|Ph.D Student||Shachar Klaiman|
|Subject||Resonances in Mesoscopic Systems|
|Department||Department of Chemistry||Supervisor||Professor Emeritus Moiseyev Nimrod|
|Full Thesis text|
Scattering experiments are one of the basic methods by which one can probe a physical system of interest. The analysis of the scattering cross section provides an invaluable tool by which atomic, molecular, mesoscopic, and macroscopic systems can be studied. The actual doorway into the system is provided by resonances, i.e., sharp variations in the cross section, which are linked to the meta-stable states of the composite system comprised of the projectile and the target. Through these resonance one can probe the structure of the target, its stability, composition, and the interaction between the projectile and the target. The Extraction of the above information from the cross section is done by fitting a resonance profile to the measured resonance. Through the fit parameters of the profile, the scattering mechanism along with the target's structure unfold.
A major emphasis of this research thesis is the improvement of available resonance profiles such that more information can be extracted from the aforementioned process. In this aspect, we have been successful in providing new insight into the Fano asymmetry parameter and in deriving a novel resonance profile for the case of isolated single channel resonances. In the case of the Fano profile, we present a new expression for the asymmetry parameter as a product of two contributions: the background channel and the bound-continuum interaction. With this factorization the resulting asymmetry of the resonance profile could be traced back to the target's structure. It also provided a method by which the resulting asymmetry could be controlled. Our second achievement was in the derivation of a new resonance profile to replace the Breit-Wigner profile in the case of an isolated single channel resonance. Here we show that the resonance profile falls on the absolute value of the resonance state's energy as opposed to the previous belief that it falls on the real part of the resonance energy.

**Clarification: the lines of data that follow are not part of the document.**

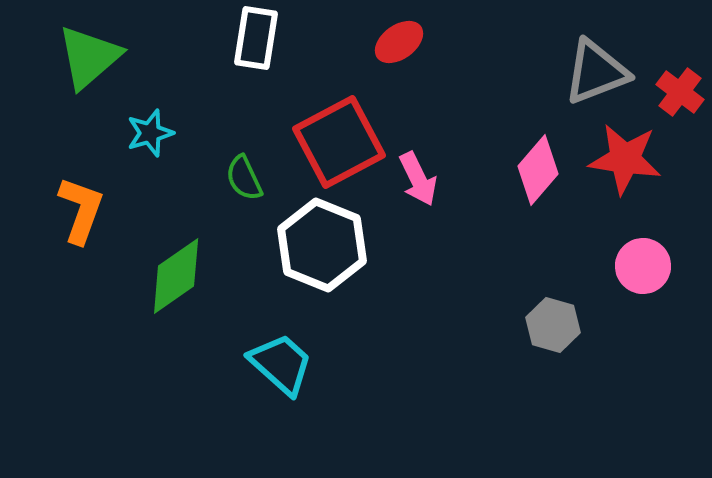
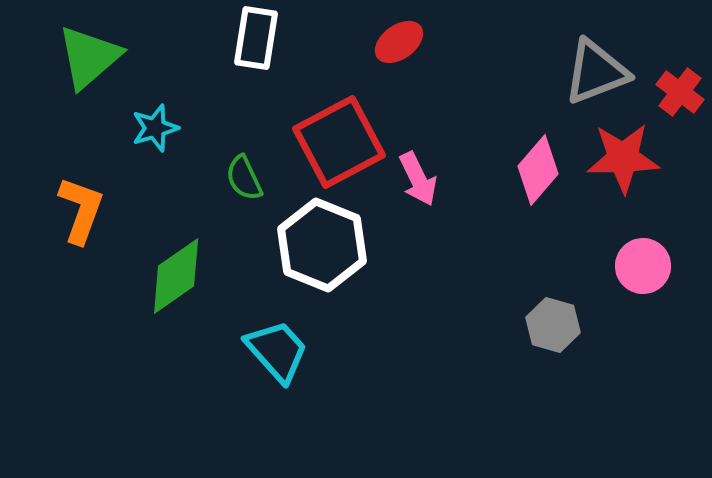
cyan star: moved 5 px right, 5 px up
red star: moved 2 px left, 1 px up; rotated 10 degrees counterclockwise
cyan trapezoid: moved 4 px left, 13 px up; rotated 6 degrees clockwise
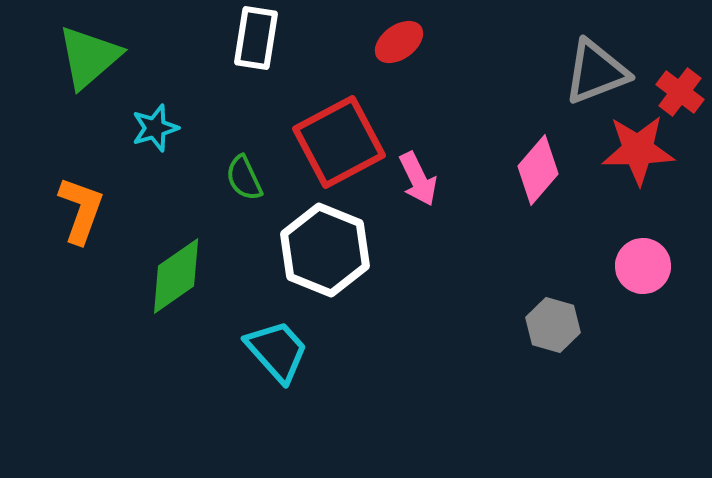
red star: moved 15 px right, 8 px up
white hexagon: moved 3 px right, 5 px down
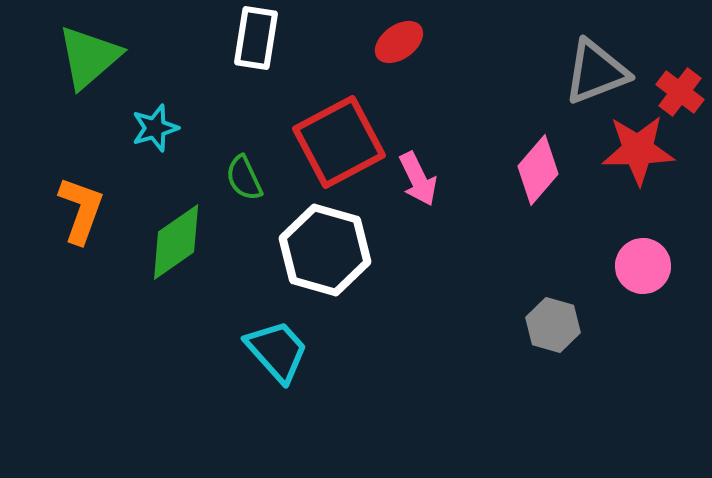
white hexagon: rotated 6 degrees counterclockwise
green diamond: moved 34 px up
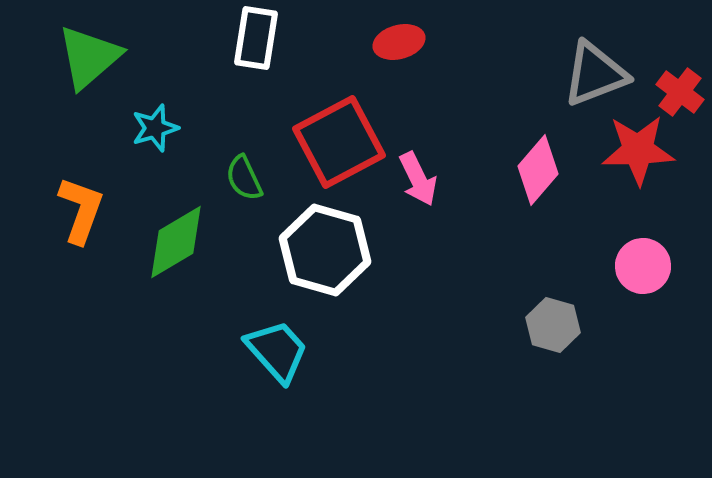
red ellipse: rotated 21 degrees clockwise
gray triangle: moved 1 px left, 2 px down
green diamond: rotated 4 degrees clockwise
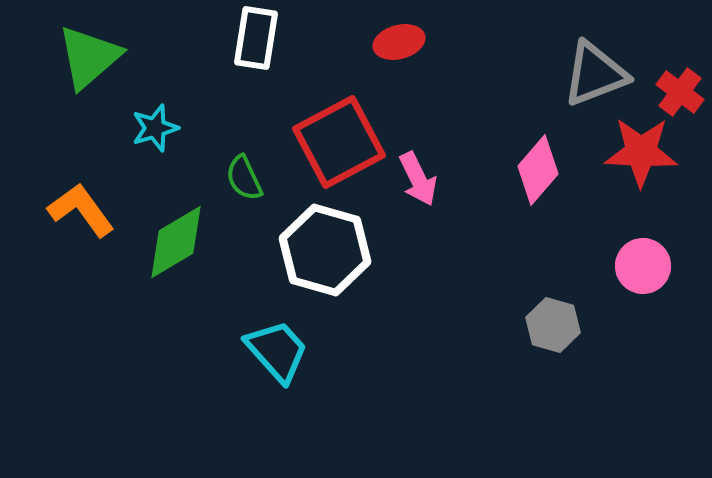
red star: moved 3 px right, 2 px down; rotated 4 degrees clockwise
orange L-shape: rotated 56 degrees counterclockwise
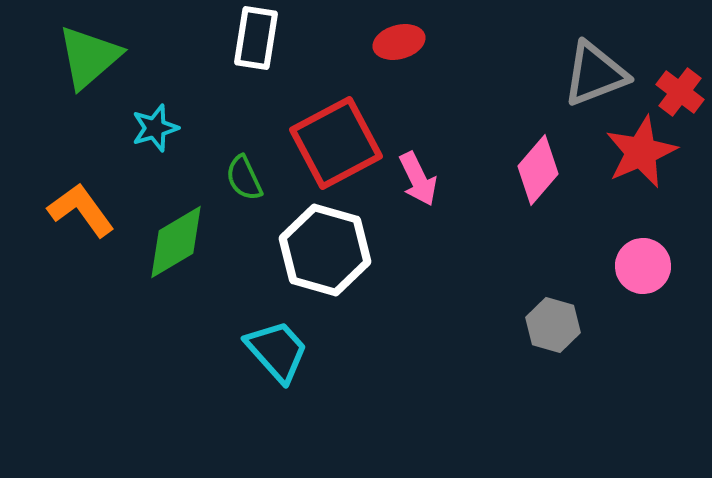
red square: moved 3 px left, 1 px down
red star: rotated 26 degrees counterclockwise
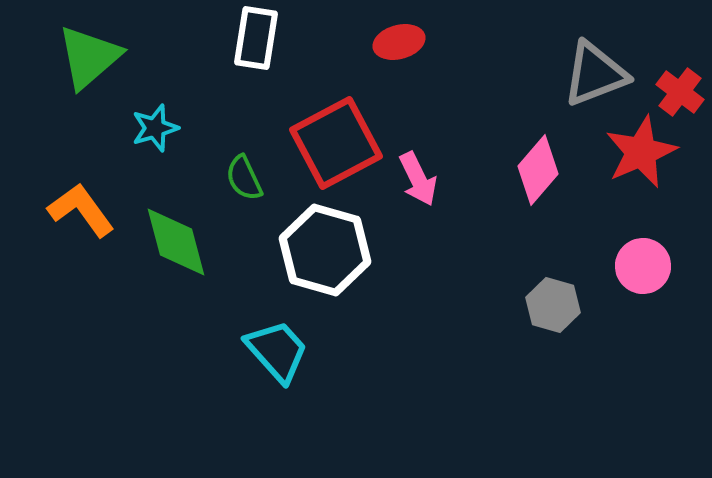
green diamond: rotated 74 degrees counterclockwise
gray hexagon: moved 20 px up
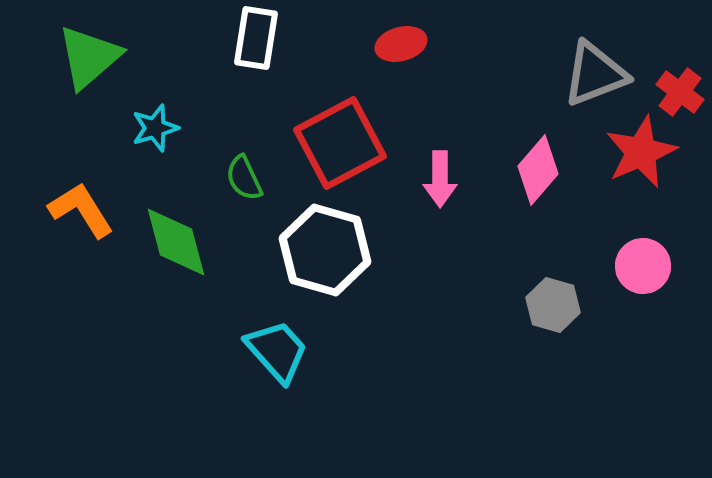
red ellipse: moved 2 px right, 2 px down
red square: moved 4 px right
pink arrow: moved 22 px right; rotated 26 degrees clockwise
orange L-shape: rotated 4 degrees clockwise
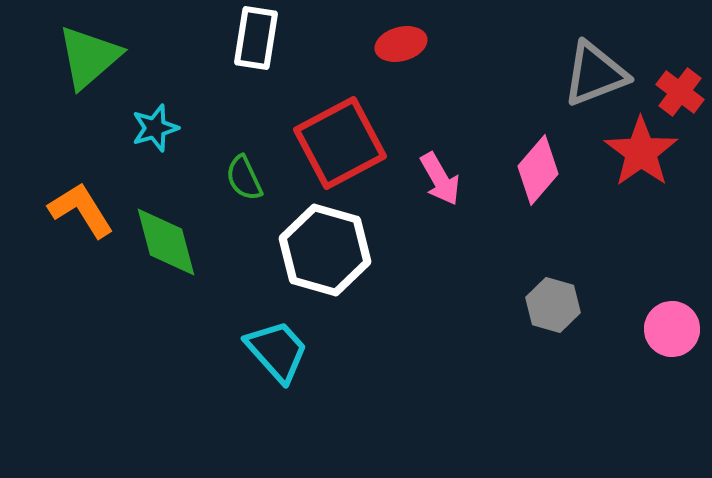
red star: rotated 12 degrees counterclockwise
pink arrow: rotated 30 degrees counterclockwise
green diamond: moved 10 px left
pink circle: moved 29 px right, 63 px down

The new profile also corrects for the asymmetry of the resonance profile and for the first time gives physical meaning to resonance states whose positions fall below the energy threshold.
We also treat the spectral properties of non-Hermitian operators and provide new methods to analyze and construct such operators which have a real spectrum. We trace back this special property to the point-group symmetry of the operator and suggest an experiment exemplifying the use of these properties.